以心伝心竹馬の友

ぐう。と。
何とも間抜けな音を発した己の腹を見て、雷覇は動かしていた腕を止めた。
打ちかけの原稿を保存してから視線は時計盤へ。
最後にみたときとほとんど変わらぬ位置にある針を見て、またやっちまったと苦く呟いた。
立ち上がったところで鳴り響く軽快な音。
この着信音といえば、一人しかいない。
ナイスタイミングと唇を吊り上げて、雷覇は通話ボタンを押した。

『やぁ雷覇。進んでるかい?』
「おうよ。進みすぎて腹ぺこだ」
『また飲まず食わずで書いてたんだね』
「思わずのっちまってな。最後に食ったの半日前だ」
『‥‥それはまた長いね』

受話器越しに聞こえてくる、呆れの混じった苦笑い。
おそらくこの親友は自分が食べるのも忘れて執筆しているのを見越して電話をかけてきたのだろう。
書くのに夢中になってたまに食事睡眠を抜いてしまうことのある自分を予見することができるのは、家族とこの親友だけだ。

「久々だからなぁ。ところでスピット」
『なんだい雷覇』
「俺は今、旨いビーフシチューが食いたい気分だ」
『奇遇だね。僕もそう思って作ってたところなんだ』

おどけるようにさらりと返した相手ににやりと笑む。
さすがは我が兄弟よ、なんて台詞じみた言葉を吐き出せば、僕と雷覇の仲じゃないかと無敵の笑顔全開そうな声色で返された。
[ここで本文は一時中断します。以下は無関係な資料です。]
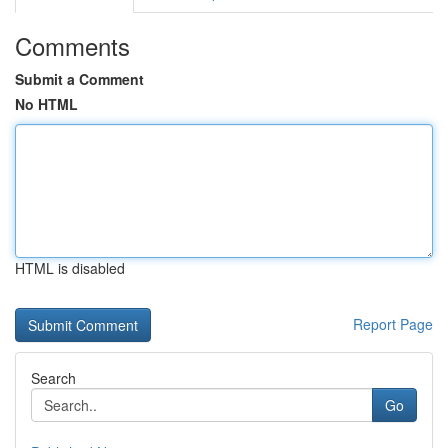
Comments
Submit a Comment
No HTML
HTML is disabled
Report Page
Search
Go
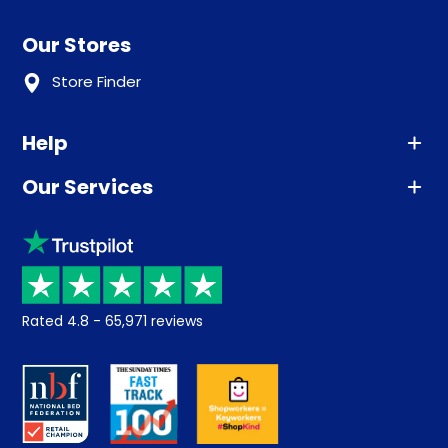
Our Stores
Store Finder
Help
Our Services
Advice
Sleep trial
Klarna
Price promise
Recycling
Returns / Refunds
Student Discount
Rated
4.8
-
65,971
reviews
Retrieve a quote
Disability Discount
About us
Key Worker Discount
Careers
Contract Mattresses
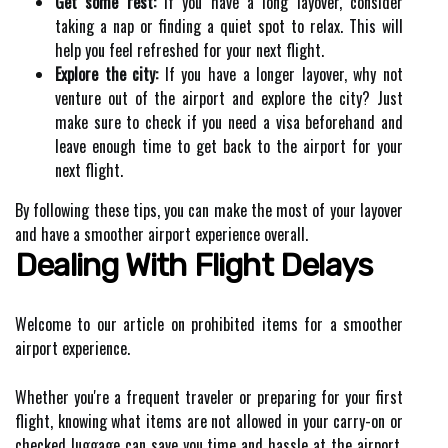
Get some rest:
If you have a long layover, consider
taking a nap or finding a quiet spot to relax. This will
help you feel refreshed for your next flight.
Explore the city:
If you have a longer layover, why not
venture out of the airport and explore the city? Just
make sure to check if you need a visa beforehand and
leave enough time to get back to the airport for your
next flight.
By following these tips, you can make the most of your layover
and have a smoother airport experience overall.
Dealing With Flight Delays
Welcome to our article on prohibited items for a smoother
airport experience.
Whether you're a frequent traveler or preparing for your first
flight, knowing what items are not allowed in your carry-on or
checked luggage can save you time and hassle at the airport.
趣味の良い皿とスプーンでビーフシチューを一口、二口。
雷覇は満足げに向かいに座るスピットを見やる。

「ん。旨い」
「お褒めにあずかり光栄です」


にっと笑って視線をぶつけた一拍後。




二人の大爆笑が響いた。




■Hunt the Hunt // スピットファイア and 九霧雷覇

雷覇は自己管理ができる小説家だけど、たまーに筆が止まらずに飲まず食わずノンストップで書き続けることも。
それを察知してご飯を作っておくスピ。
互いのことならなんでも知ってる、仲が良い二人です。